While digital identity crimes are an ever-present threat, fake physical IDs have never gone away.

And as The New York Times (NYT) reported recently, these IDs — long-prized by underage folks who want to hit the bars before they’re legally allowed — are only growing more sophisticated.

That’s because continual upgrades to license designs means that the type of fake ID students once put together themselves in their dorms no longer past muster, the report said. Now, counterfeiters are putting together fake IDs that include holograms, bar codes and laser engraving that can trick bar owners’ electronic scanners.

The counterfeiters, the report added, put up websites listing replicas by state, take payments in cryptocurrency, and build fake IDs with equipment and materials they promise can fool the sharpest-eyed bouncers.

These sites, NYT said, list licenses with “scientific specificity,” including details about card thickness in micrometers, laminates, and security enhancements like embedded data chips, ultraviolet features and coded magnetic strips.

“They are unbeatable,” Martin Sheil, 62, who owns the Josie Woods Pub in Greenwich Village, told NYT.

The report noted that Chicago’s O’Hare International Airport last month confiscated 984 counterfeit licenses in less than a week. Steve Bansbach, a federal Customs and Border Protection spokesman, told the newspaper that there’s a larger threat here than just kids getting served alcohol: the idea that these cards could be used in identity theft and human trafficking.

PYMNTS discussed the problem of fake IDs last year with Intellicheck CEO Bryan Lewis, who noted that advanced technologies are vulnerable to threats, as voice prints, face prints and facial recognition can all be mimicked with artificial intelligence (AI).
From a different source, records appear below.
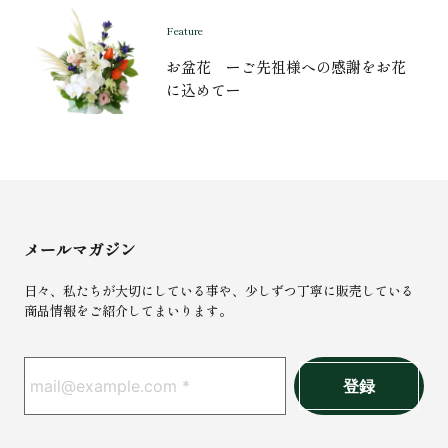
Feature
お盆花 ーご先祖様への感謝をお花
に込めてー
メールマガジン
日々、私たちが大切にしている事や、少しずつ丁寧に販売している
商品情報をご紹介してまいります。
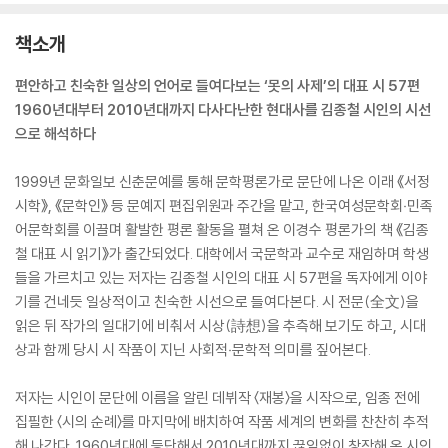
책소개
편안하고 친숙한 일상의 언어로 들여다보는 ‘못의 사제’의 대표 시 57편
1960년대부터 2010년대까지 다사다난한 현대사를 김종철 시인의 시선
으로 해석하다
1999년 문화일보 신춘문예를 통해 문학평론가로 문단에 나온 이래 《서정
시학》, 《문학인》 등 문예지 편집위원과 주간을 맡고, 한국여성문학회‧민족
어문학회를 이끌며 활발한 평론 활동을 펼쳐 온 이경수 평론가의 책 《김종
철 대표 시 읽기》가 출간되었다. 대학에서 국문학과 교수로 재임하며 학생
들을 가르치고 있는 저자는 김종철 시인의 대표 시 57편을 독자에게 이야
기를 건네듯 일상적이고 친숙한 시선으로 들여다본다. 시 전문(全文)을
읽은 뒤 작가의 일대기에 비춰서 시상(詩想)을 추측해 보기도 하고, 시대
상과 함께 당시 시 작품이 지닌 사회적‧문학적 의미를 짚어본다.
저자는 시인이 문단에 이름을 알린 데뷔작 〈재봉〉을 시작으로, 임종 전에
집필한 〈시의 순례〉를 마지막에 배치하여 작품 세계의 변화를 찬찬히 추적
해 나간다. 1960년대에 등단해서 2010년대까지 끊임없이 창작해 온 시인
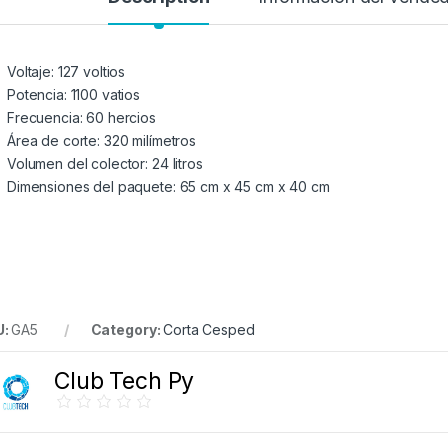
Voltaje: 127 voltios
Potencia: 1100 vatios
Frecuencia: 60 hercios
Área de corte: 320 milímetros
Volumen del colector: 24 litros
Dimensiones del paquete: 65 cm x 45 cm x 40 cm
U:
GA5
Category:
Corta Cesped
Club Tech Py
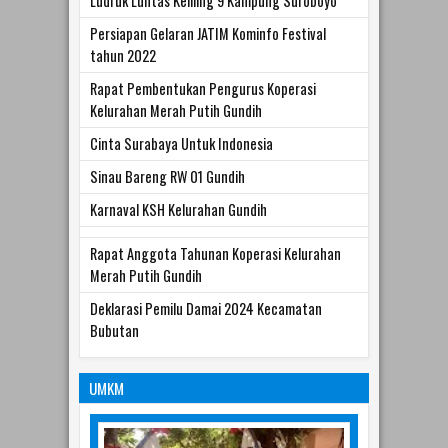
Ludruk Luntas Keliling 9 Kampung Suroboyo
Persiapan Gelaran JATIM Kominfo Festival
tahun 2022
Rapat Pembentukan Pengurus Koperasi
Kelurahan Merah Putih Gundih
Cinta Surabaya Untuk Indonesia
Sinau Bareng RW 01 Gundih
Karnaval KSH Kelurahan Gundih
Rapat Anggota Tahunan Koperasi Kelurahan
Merah Putih Gundih
Deklarasi Pemilu Damai 2024 Kecamatan
Bubutan
UMKM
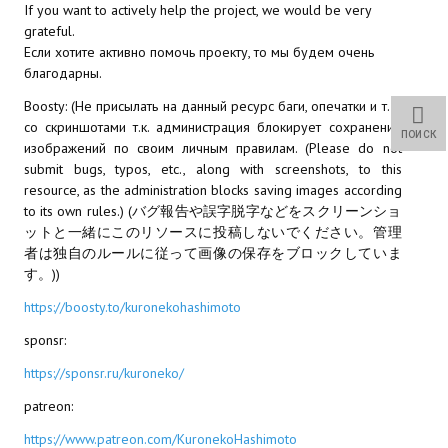
If you want to actively help the project, we would be very
Wedding Wear CBBE SSE BodySlide (with Physics)
grateful.
Если хотите активно помочь проекту, то мы будем очень
Работы Тестера 55
благодарны.
Наёмный оборотень
Boosty: (Не присылать на данный ресурс баги, опечатки и т.д.
со скриншотами т.к. администрация блокирует сохранение
ПОИСК
Небесный воин
изображений по своим личным правилам. (Please do not
submit bugs, typos, etc., along with screenshots, to this
Немного героев меча и магии
resource, as the administration blocks saving images according
to its own rules.) (バグ報告や誤字脱字などをスクリーンショ
Расширенная версия Х3
ットと一緒にこのリソースに投稿しないでください。管理
者は独自のルールに従って画像の保存をブロックしていま
REBalance
す。))
Работы Kuroneko
https://boosty.to/kuronekohashimoto
sponsr:
Doom 3 Remaster Fan Edition
https://sponsr.ru/kuroneko/
X2 - The Threat Remaster Fan Edition
patreon:
Quake III Arena Remaster Fan Edition
https://www.patreon.com/KuronekoHashimoto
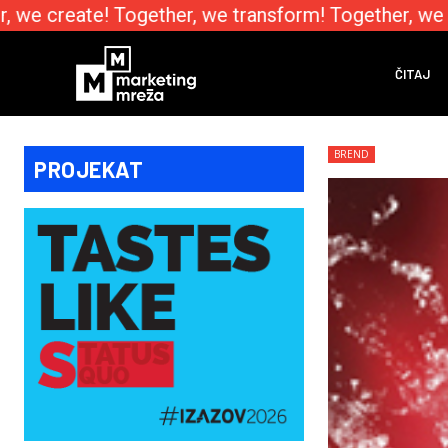
we create! Together, we transform! Together, we e
ČITAJ
BREND
PROJEKAT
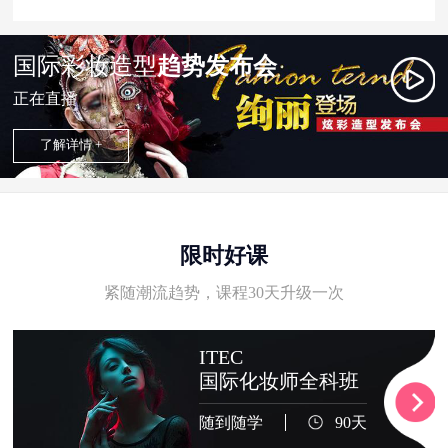
国际彩妆造型
趋势发布会
正在直播
了解详情 +
限时好课
紧随潮流趋势，课程30天升级一次
ITEC
国际化妆师全科班
随到随学
90天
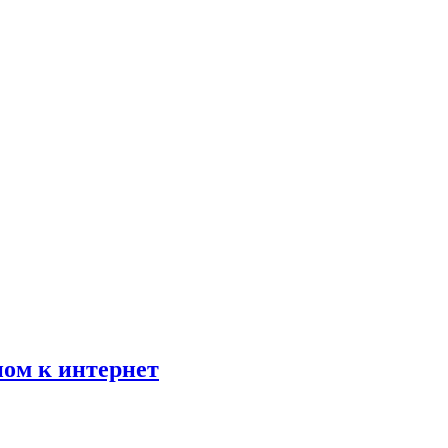
пом к интернет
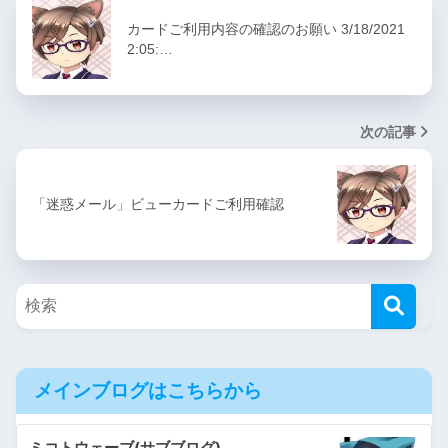
カードご利用内容の確認のお願い 3/18/2021
2:05:…
次の記事
「迷惑メール」ビューカードご利用確認
メインブログはこちらから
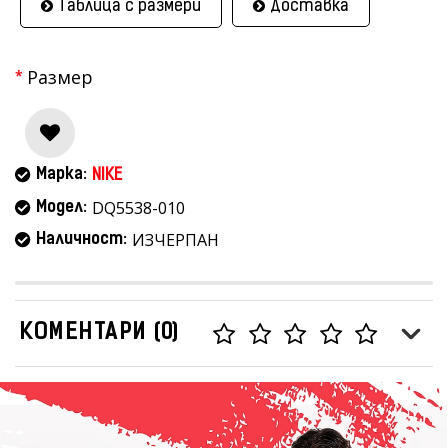
Таблица с размери
Доставка
Размер
Марка:
NIKE
DQ5538-010
Модел:
ИЗЧЕРПАН
Наличност:
КОМЕНТАРИ (0)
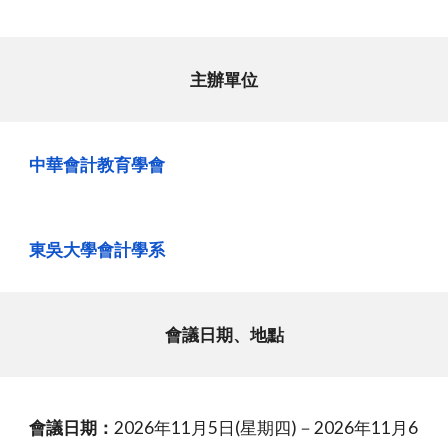
主辦單位
中華會計教育學會
東吳大學會計學系
會議日期、地點
會議日期：
2026年11月5日(星期四)－2026年11月6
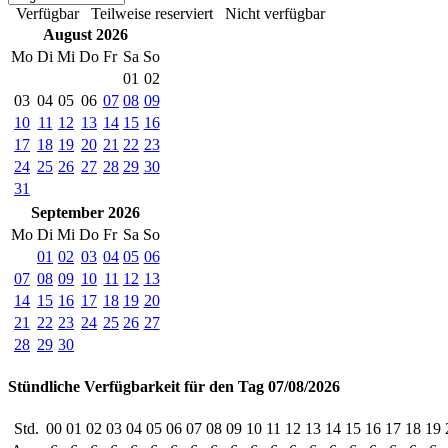
Verfügbar
Teilweise reserviert
Nicht verfügbar
August 2026
Mo
Di
Mi
Do
Fr
Sa
So
01
02
03
04
05
06
07
08
09
10
11
12
13
14
15
16
17
18
19
20
21
22
23
24
25
26
27
28
29
30
31
September 2026
Mo
Di
Mi
Do
Fr
Sa
So
01
02
03
04
05
06
07
08
09
10
11
12
13
14
15
16
17
18
19
20
21
22
23
24
25
26
27
28
29
30
Stündliche Verfügbarkeit für den Tag 07/08/2026
Std.
00
01
02
03
04
05
06
07
08
09
10
11
12
13
14
15
16
17
18
19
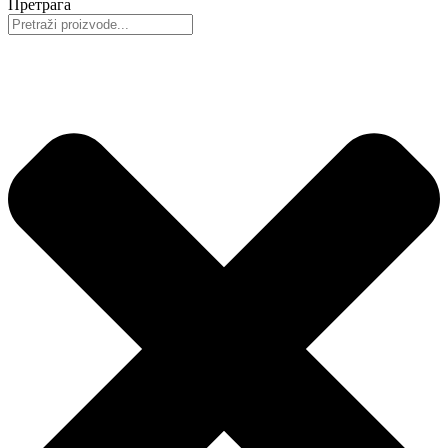
Претрага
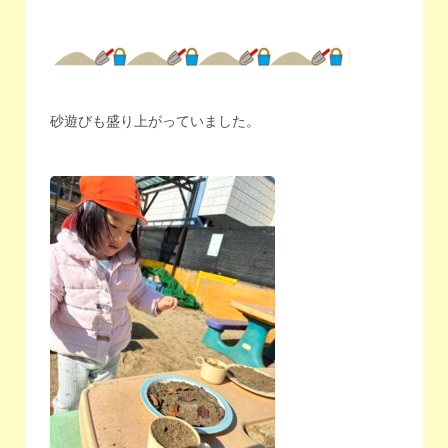
砂遊びも盛り上がっていました。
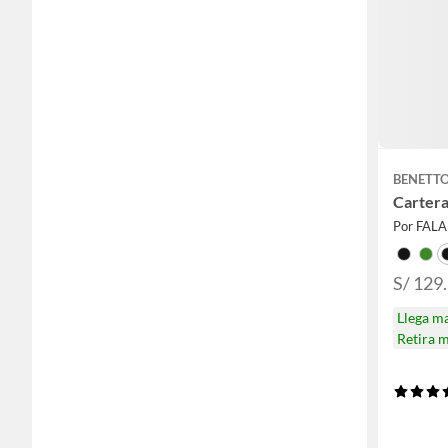
BENETT
Cartera
Por FAL
S/ 129
Llega m
Retira 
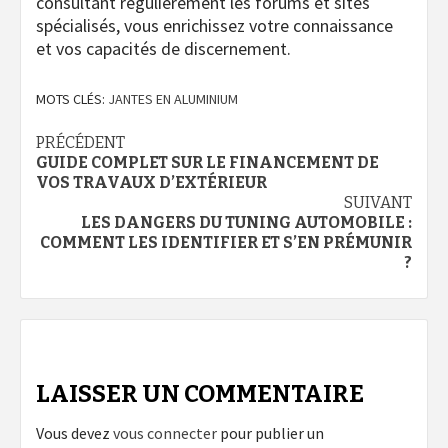
consultant régulièrement les forums et sites
spécialisés, vous enrichissez votre connaissance
et vos capacités de discernement.
MOTS CLÉS:
JANTES EN ALUMINIUM
Navigation
PRÉCÉDENT
GUIDE COMPLET SUR LE FINANCEMENT DE
d’article
VOS TRAVAUX D’EXTÉRIEUR
SUIVANT
LES DANGERS DU TUNING AUTOMOBILE :
COMMENT LES IDENTIFIER ET S’EN PRÉMUNIR
?
LAISSER UN COMMENTAIRE
Vous devez
vous connecter
pour publier un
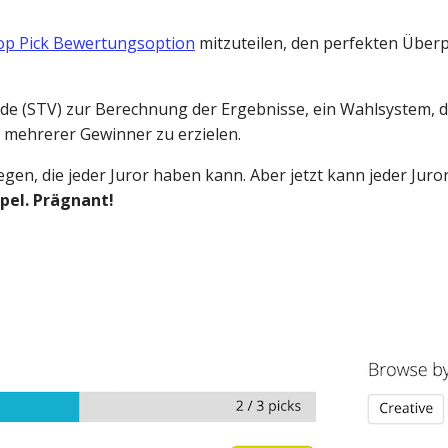
op Pick Bewertungsoption
mitzuteilen, den perfekten Übe
de (STV) zur Berechnung der Ergebnisse, ein Wahlsystem, da
 mehrerer Gewinner zu erzielen.
gen, die jeder Juror haben kann. Aber jetzt kann jeder Juro
mpel. Prägnant!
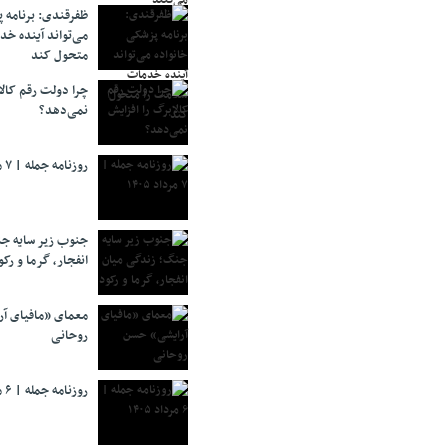
ظفرقندی: برنامه 
می‌تواند آینده خد
متحول کند
چرا دولت رقم کالا
نمی‌دهد؟
روزنامه جمله | ۷ مرداد ۱۴۰۵
جنوب زیر سایه جن
انفجار، گرما و رکو
معمای «مافیای آ
روحانی
روزنامه جمله | ۶ مرداد ۱۴۰۵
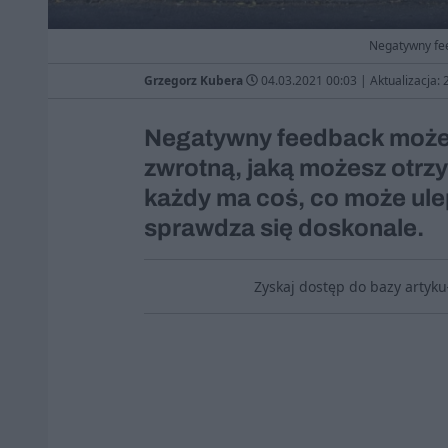
Negatywny fee
Grzegorz Kubera
04.03.2021 00:03
|
Aktualizacja:
Negatywny feedback może 
zwrotną, jaką możesz otrzym
każdy ma coś, co może ule
sprawdza się doskonale.
Zyskaj dostęp do bazy artyk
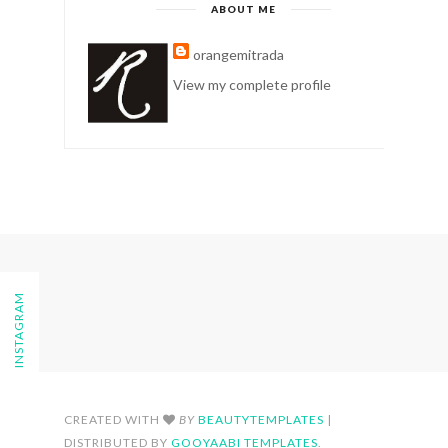
ABOUT ME
orangemitrada
View my complete profile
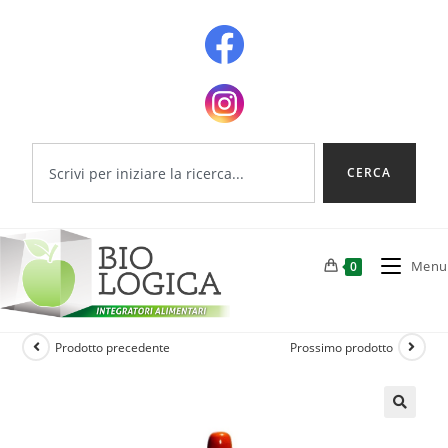
CERCA
Menu
0
Prodotto precedente
Prossimo prodotto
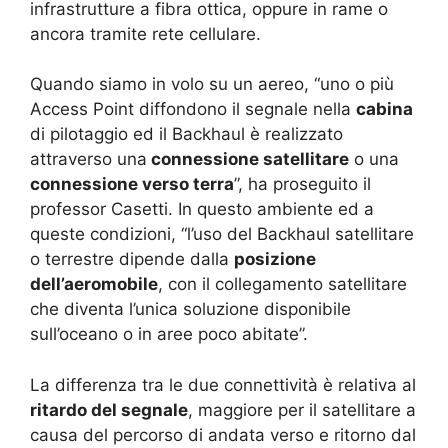
infrastrutture a fibra ottica, oppure in rame o
ancora tramite rete cellulare.
Quando siamo in volo su un aereo, “uno o più
Access Point diffondono il segnale nella
cabina
di pilotaggio ed il Backhaul è realizzato
attraverso una
connessione satellitare
o una
connessione verso terra
”, ha proseguito il
professor Casetti. In questo ambiente ed a
queste condizioni, “l’uso del Backhaul satellitare
o terrestre dipende dalla
posizione
dell’aeromobile
, con il collegamento satellitare
che diventa l’unica soluzione disponibile
sull’oceano o in aree poco abitate”.
La differenza tra le due connettività è relativa al
ritardo del segnale
, maggiore per il satellitare a
causa del percorso di andata verso e ritorno dal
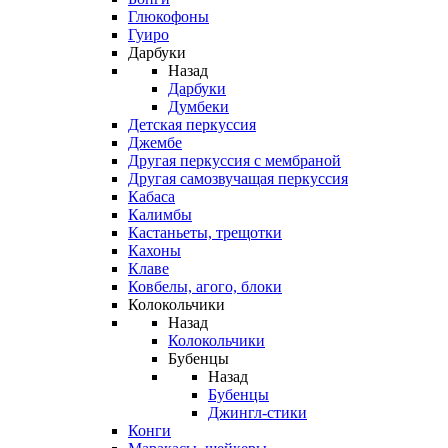
Глюкофоны
Гуиро
Дарбуки
Назад
Дарбуки
Думбеки
Детская перкуссия
Джембе
Другая перкуссия с мембраной
Другая самозвучащая перкуссия
Кабаса
Калимбы
Кастаньеты, трещотки
Кахоны
Клаве
Ковбелы, агого, блоки
Колокольчики
Назад
Колокольчики
Бубенцы
Назад
Бубенцы
Джингл-стики
Конги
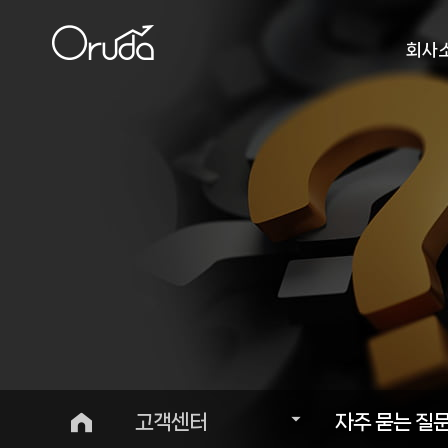
회사
인사
비
오시
고객센터
자주 묻는 질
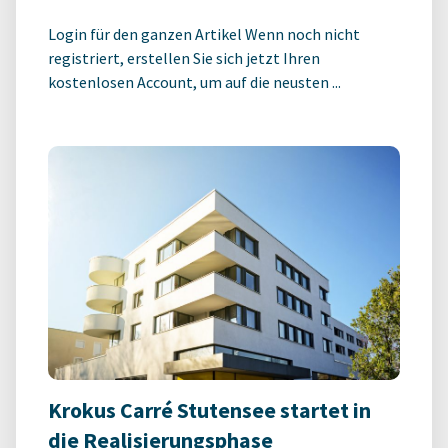
Login für den ganzen Artikel Wenn noch nicht
registriert, erstellen Sie sich jetzt Ihren
kostenlosen Account, um auf die neusten ...
Krokus Carré Stutensee startet in
die Realisierungsphase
At the same time, he added, treating everyone like a criminal to filter out the small number of people who actually are criminals can inject friction into the verification process and harm businesses. The key, Lewis told PYMNTS CEO Karen Webster, is to let people prove they are who they say they are in the easiest way.

“If you can tell that a government-issued ID is real, that’s the most important step,” Lewis said. “After that, you can use the face or something else, because now we’ve tied a face or voice to an identity — and you can create an immutable token.”

Lewis said his company’s data shows that 1% of activity moving through title companies involves a fake ID. The same percentage applies to the bank branch setting, where someone could open an account to move money without a credit pull. It’s the reason account takeovers are one of the fastest-growing forms of identity theft, he added.